For starters, they are essential in providing full visibility into global trade for statistical purposes. In turn, this data will be used by governments when developing trade policies, so it's vital that the figures are accurate.
Export declarations are also used to ensure businesses are in compliance with rules such as export controls. This includes ensuring that shippers have the relevant licenses for controlled products and are not shipping to entities on a denied party list.
Who needs to make an export declaration?
These declarations should be filed by the exporter of the items. Generally, it is the current owner of the goods in question who is required to make the declaration, but a person or company with control over the items may also file it.
Typically all items over a given value will need a declaration.
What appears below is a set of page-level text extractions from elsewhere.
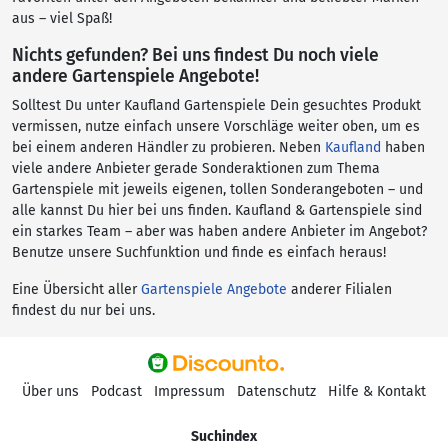
aus – viel Spaß!
Nichts gefunden? Bei uns findest Du noch viele
andere Gartenspiele Angebote!
Solltest Du unter Kaufland Gartenspiele Dein gesuchtes Produkt
vermissen, nutze einfach unsere Vorschläge weiter oben, um es
bei einem anderen Händler zu probieren. Neben
Kaufland
haben
viele andere Anbieter gerade Sonderaktionen zum Thema
Gartenspiele mit jeweils eigenen, tollen Sonderangeboten – und
alle kannst Du hier bei uns finden. Kaufland & Gartenspiele sind
ein starkes Team – aber was haben andere Anbieter im Angebot?
Benutze unsere Suchfunktion und finde es einfach heraus!
Eine Übersicht aller
Gartenspiele Angebote
anderer Filialen
findest du nur bei uns.
Über uns
Podcast
Impressum
Datenschutz
Hilfe & Kontakt
Suchindex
For goods leaving the US, for example, any shipments including items with a Schedule B number that exceed $2,500 in value require an export declaration, as will any requiring an export license, regardless of value.
What information is needed in an export declaration?
While specifics may vary by jurisdiction, all export declarations should contain basic information about the goods, including their type, amount, value and destination. Usually, this will include a specific commodity code that identifies the goods as well as a more detailed description.
Incorrect codes can be a major reason for inaccurate filings, so having the right tools on hand to identify and apply the correct codes can be a hugely useful part of the export process. With automation software, these can be applied directly to future shipments to reduce the amount of manual work required to make an export declaration.
Typically, an export declaration will be required to include all of the following:
- Commodity code
- Departure point and destination
- Consignee and consignor
- Type, amount and packaging of goods
- Transport methods and costs
- Currencies and valuation methods
- Certificates and licenses
- A unique consignment reference
How should firms make an export declaration?
Firms are typically required to submit their declarations to customs authorities before they leave the jurisdiction. For example, the UK requires most cargo leaving by sea to be declared at least 24 hours before it is loaded onto the vessel. However, there are certain exceptions to this, while goods leaving by air, rail or road have different requirements, so it's important to have a full understanding of the specific rules .
Most countries now require businesses to submit their export declarations electronically. Goods leaving the US, for instance, must have their declaration filed online via an Electronic Export Information Filing (EEI), which is submitted through the via the Automated Export System (AES).
While such digital filings can be made directly through the relevant online portals, using a comprehensive software solution allows forms to be submitted through a single dashboard, as well as ensuring all the required information is accurate, complete and up-to-date.